I'm currently groping my way to seeing how feature-complete our
Unicode support is.  I am doing this to establish what still needs to
be done to provide full Unicode support.

This seems to me to be an area where it would be best to write it
once, and then have the same codebase incorporated into the Smalltalks
that most share a common ancestry.

I am keen to get: equality-testing for strings; sortability for
strings which have ligatures and diacritic characters; and correct
round-tripping of data.

Call to action:
==========

If you have comments on these proposals - such as "but we already have
that facility" or "the reason we do not have these facilities is
because they are dog-slow" - please let me know them.

If you would like to help out, please let me know.

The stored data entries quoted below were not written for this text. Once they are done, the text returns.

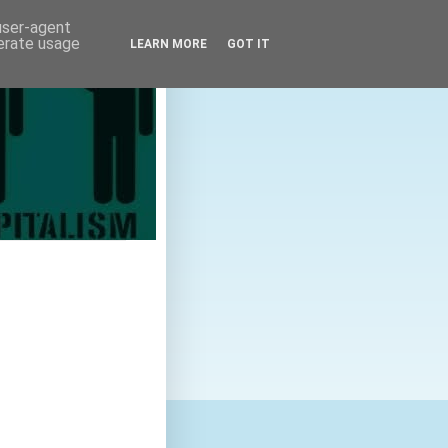
 user-agent
nerate usage
LEARN MORE
GOT IT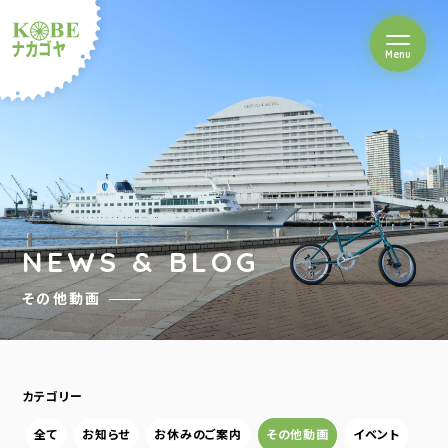
を開閉
Menu
クルショップナカゴヤ
NEWS & BLOG
その他動画
カテゴリー
全て
お知らせ
お休みのご案内
その他動画
イベント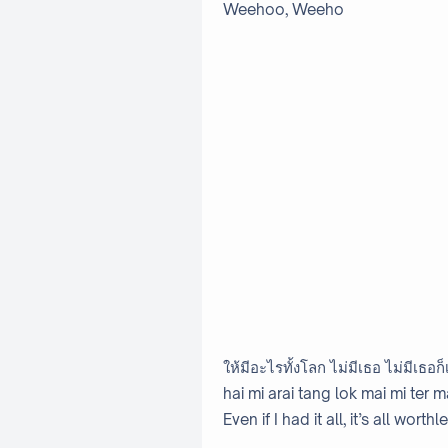
Weehoo, Weeho
ให้มีอะไรทั้งโลก ไม่มีเธอ ไม่มีเธอก็เ
hai mi arai tang lok mai mi ter m
Even if I had it all, it’s all wort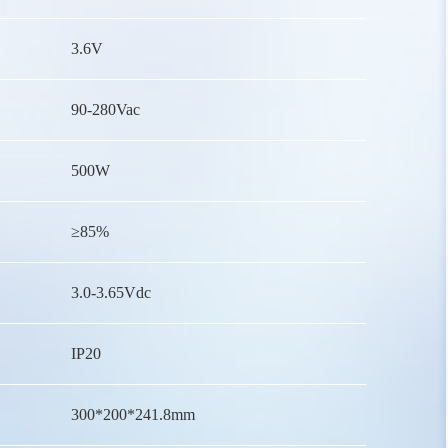
3.6V
90-280Vac
500W
≥85%
3.0-3.65Vdc
IP20
300*200*241.8mm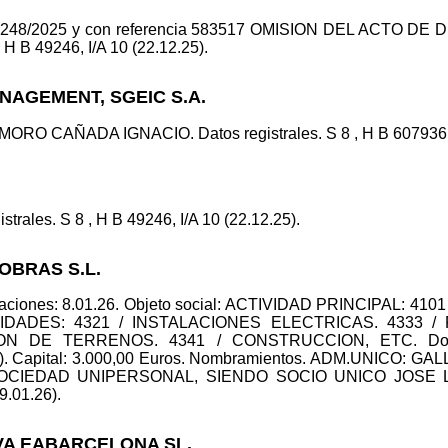
no.248/2025 y con referencia 583517 OMISION DEL ACTO 
 H B 49246, I/A 10 (22.12.25).
ANAGEMENT, SGEIC S.A.
O CAÑADA IGNACIO. Datos registrales. S 8 , H B 607936, I/
strales. S 8 , H B 49246, I/A 10 (22.12.25).
OBRAS S.L.
eraciones: 8.01.26. Objeto social: ACTIVIDAD PRINCIPAL: 
IDADES: 4321 / INSTALACIONES ELECTRICAS. 4333 
ON DE TERRENOS. 4341 / CONSTRUCCION, ETC. Domi
 Capital: 3.000,00 Euros. Nombramientos. ADM.UNICO: G
SOCIEDAD UNIPERSONAL, SIENDO SOCIO UNICO JOSE 
 9.01.26).
IVA EABARCELONA SL.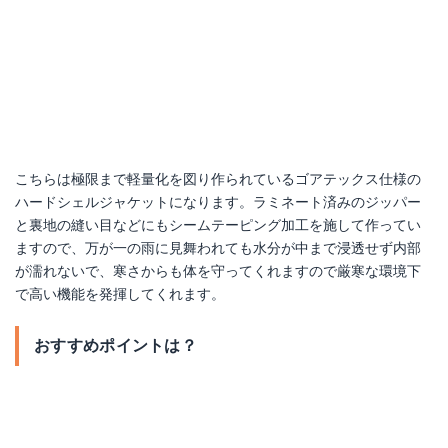
こちらは極限まで軽量化を図り作られているゴアテックス仕様の
ハードシェルジャケットになります。ラミネート済みのジッパー
と裏地の縫い目などにもシームテーピング加工を施して作ってい
ますので、万が一の雨に見舞われても水分が中まで浸透せず内部
が濡れないで、寒さからも体を守ってくれますので厳寒な環境下
で高い機能を発揮してくれます。
おすすめポイントは？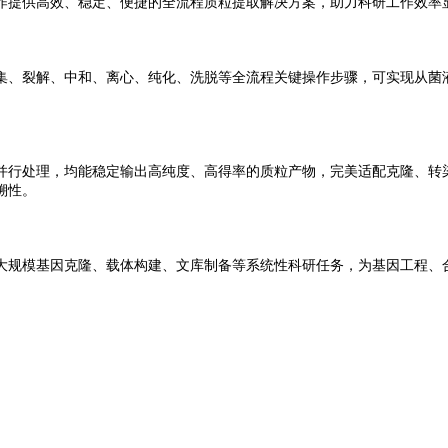
科研工作提供高效、稳定、便捷的全流程质粒提取解决方案，助力科研工作效率
集、裂解、中和、离心、纯化、洗脱等全流程关键操作步骤，可实现从菌
并行处理，均能稳定输出高纯度、高得率的质粒产物，完美适配克隆、转
溯性。
大规模基因克隆、载体构建、文库制备等系统性科研任务，为基因工程、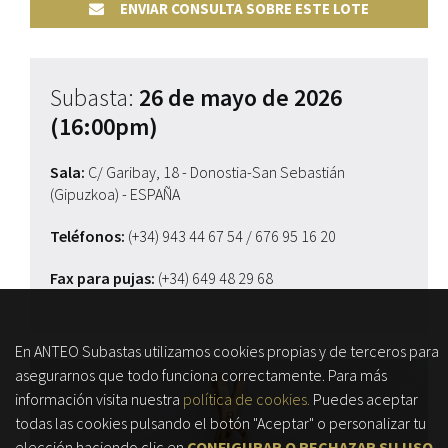
ENVIAR CONSULTA SOBRE ESTE LOTE
Subasta:
26 de mayo de 2026
(16:00pm)
Sala:
C/ Garibay, 18 - Donostia-San Sebastián
(Gipuzkoa) - ESPAÑA
Teléfonos:
(+34) 943 44 67 54
/ 676 95 16 20
Fax para pujas:
(+34) 649 48 29 68
En ANTEO Subastas utilizamos cookies propias y de terceros para
asegurarnos que todo funciona correctamente. Para más
información visita nuestra
política de cookies.
Puedes aceptar
todas las cookies pulsando el botón "Aceptar" o personalizar tu
elección haciendo clic en
CONFIGURAR O RECHAZAR SU USO
.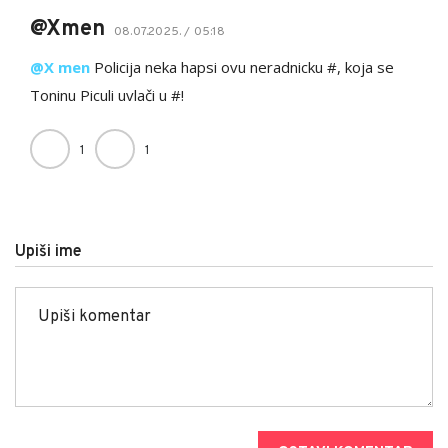
@Xmen
08.07.2025. / 05:18
@X men
Policija neka hapsi ovu neradnicku #, koja se
Toninu Piculi uvlači u #!
1
1
Upiši ime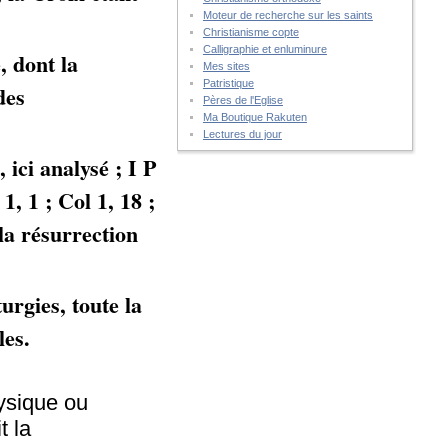
Moteur de recherche sur les saints
Christianisme copte
Calligraphie et enluminure
, dont la
Mes sites
Patristique
des
Pères de l'Eglise
Ma Boutique Rakuten
Lectures du jour
 ici analysé ; I P
1, 1 ; Col 1, 18 ;
 la résurrection
urgies, toute la
ales.
hysique ou
t la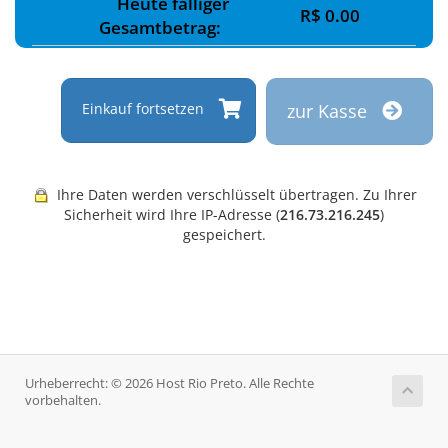
Heute fälliger
R$ 0.00
Gesamtbetrag:
Einkauf fortsetzen
zur Kasse
Ihre Daten werden verschlüsselt übertragen. Zu Ihrer
Sicherheit wird Ihre IP-Adresse (
216.73.216.245
)
gespeichert.
Urheberrecht: © 2026 Host Rio Preto. Alle Rechte
vorbehalten.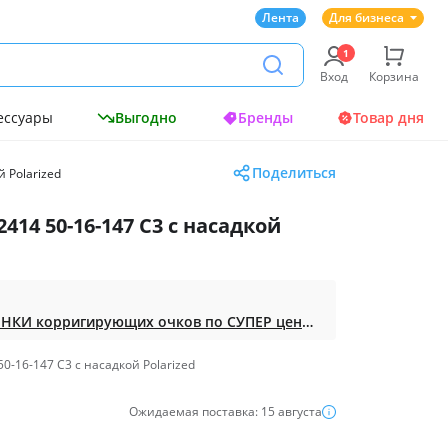
Лента
Для бизнеса
Вход
Корзина
ессуары
Выгодно
Бренды
Товар дня
Поделиться
 Polarized
414 50-16-147 С3 с насадкой
Доступная ОПТИКА. НОВИНКИ корригирующих очков по СУПЕР ценам. Таких нет на МП.
0-16-147 С3 с насадкой Polarized
Ожидаемая поставка: 15 августа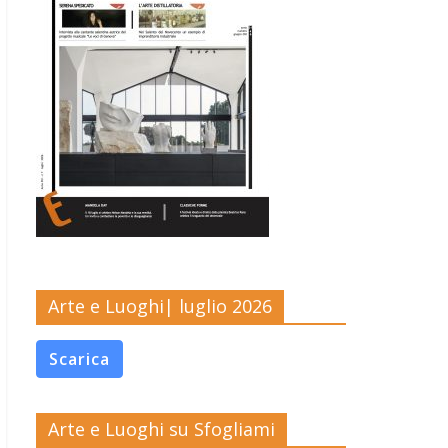
Arte e Luoghi| luglio 2026
Scarica
Arte e Luoghi su Sfogliami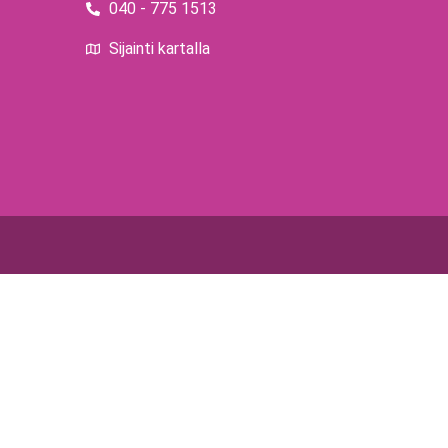
040 - 775 1513
Sijainti kartalla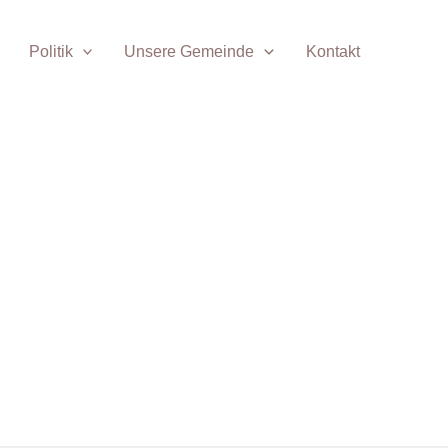
Politik
Unsere Gemeinde
Kontakt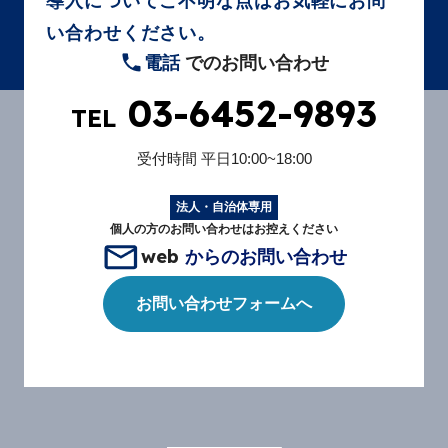
導入についてご不明な点はお気軽にお問
い合わせください。
電話
でのお問い合わせ
03-6452-9893
TEL
受付時間
平日10:00~18:00
法人・自治体専用
個人の方のお問い合わせはお控えください
web
からのお問い合わせ
お問い合わせフォームへ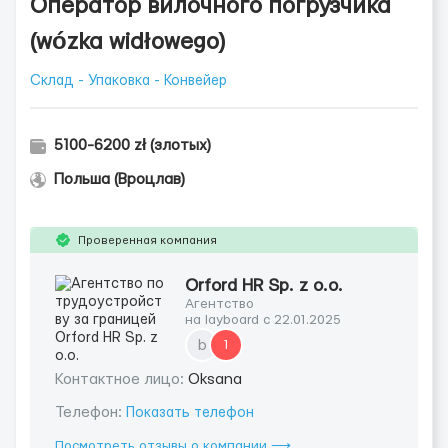
Оператор вилочного погрузчика
(wózka widłowego)
Склад - Упаковка - Конвейер
5100-6200 zł (злотых)
Польша (Вроцлав)
Проверенная компания
Orford HR Sp. z o.o.
Агентство
на layboard с 22.01.2025
b
1
Контактное лицо:
Oksana
Телефон:
Показать телефон
Посмотреть отзывы о компании ⟶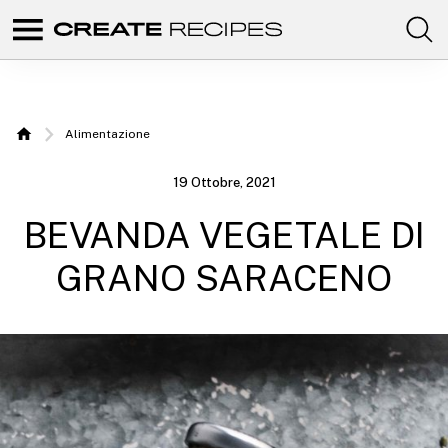
Comunidad
Create
de
recetas
Recipes
para
elaborar
|
con
Alimentazione
tus
Home
productos
Ricette
favoritos
19 Ottobre, 2021
de
da fare
CREATE.
BEVANDA VEGETALE DI
con il
tuo
GRANO SARACENO
Chefbot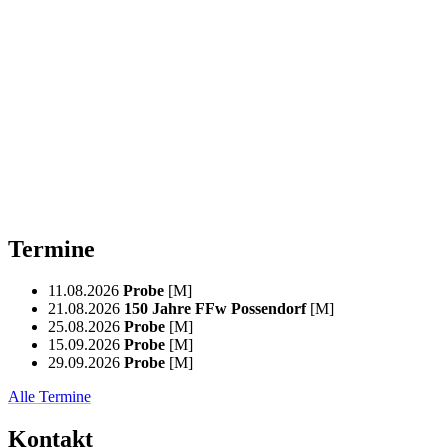
Termine
11.08.2026
Probe
[M]
21.08.2026
150 Jahre FFw Possendorf
[M]
25.08.2026
Probe
[M]
15.09.2026
Probe
[M]
29.09.2026
Probe
[M]
Alle Termine
Kontakt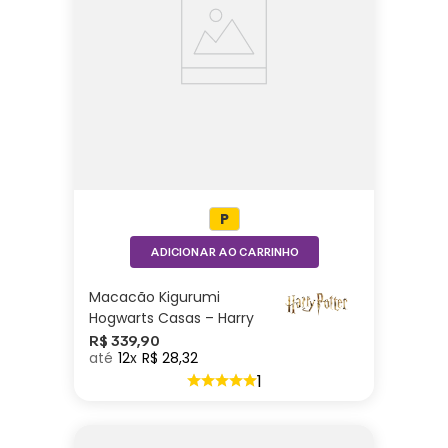
P
ADICIONAR AO CARRINHO
Macacão Kigurumi
Hogwarts Casas – Harry
Potter
R$
339
,
90
12
R$
28
,
32
1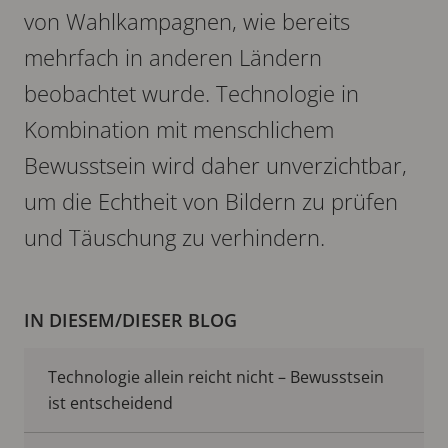
von Wahlkampagnen, wie bereits
mehrfach in anderen Ländern
beobachtet wurde. Technologie in
Kombination mit menschlichem
Bewusstsein wird daher unverzichtbar,
um die Echtheit von Bildern zu prüfen
und Täuschung zu verhindern.
IN DIESEM/DIESER BLOG
Technologie allein reicht nicht – Bewusstsein
ist entscheidend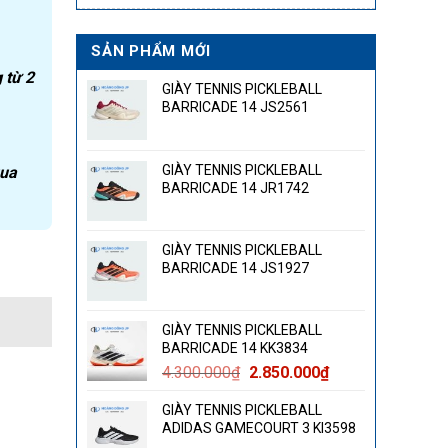
SẢN PHẨM MỚI
 từ 2
GIÀY TENNIS PICKLEBALL
BARRICADE 14 JS2561
GIÀY TENNIS PICKLEBALL
qua
BARRICADE 14 JR1742
GIÀY TENNIS PICKLEBALL
BARRICADE 14 JS1927
GIÀY TENNIS PICKLEBALL
BARRICADE 14 KK3834
Giá
Giá
4.300.000
₫
2.850.000
₫
gốc
hiện
GIÀY TENNIS PICKLEBALL
là:
tại
ADIDAS GAMECOURT 3 KI3598
4.300.000₫.
là: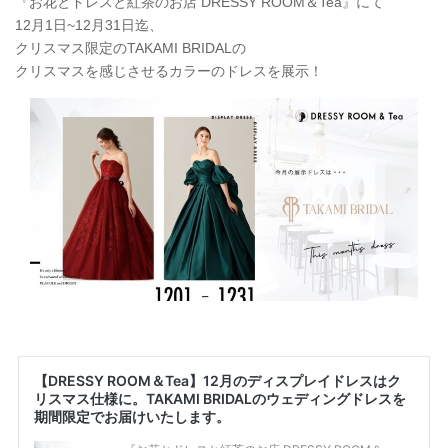
『お花とドレスと紅茶のお店 DRESSY ROOM＆Tea』にて
12月1日~12月31日迄、
クリスマス限定のTAKAMI BRIDALの
クリスマスを感じさせるカラーのドレスを展示！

If you have Unicode experience and expertise, and would like to be, or
would be willing to be, in the  'council of experts' for this project,
please let me know.

If you have comments or ideas on anything mentioned in this email

In the first instance, the initiative's website will be:
http://smalltalk.uk.to/unicode.html

I have created a SqueakSource.com project called UnicodeSupport

I want to avoid re-inventing any facilities which already exist.
Except where they prevent us reaching the goals of:
  - sortable UTF8 strings
  - sortable UTF16 strings
  - equivalence testing of 2 UTF8 strings
  - equivalence testing of 2 UTF16 strings
  - round-tripping UTF8 strings through Smalltalk
  - roundtripping UTF16 strings through Smalltalk.
As I understand it, we have limited Unicode support atm.

Current state of play
===============
ByteString gets converted to WideString when need is automagically detected.

Is there anything else that currently exists?

Definition of Terms
==============
A quick definition of terms before I go any further:

Standard terms from the Unicode standard
===============================
a compatibility character : an additional encoding of a *normal*
character, for compatibility and round-trip conversion purposes.  For
instance, a 1-byte encoding of a Latin character with a diacritic.

Made-up terms
============
a convenience codepoint :  a single codepoint which represents an item
that is also encoded as a string of codepoints.

(I tend to use the terms compatibility character and compatibility
codepoint interchangably.  The standard only refers to them as
compatibility characters.  However, the standard is determined to
emphasise that characters are abstract and that codepoints are
concrete.  So I think it is often more useful and productive to think
of compatibility or convenience codepoints).

a composed character :  a character made up of several codepoints

Unicode encoding explained
=====================
A convenience codepoint can therefore be thought of as a code point
used for a character which also has a composed form.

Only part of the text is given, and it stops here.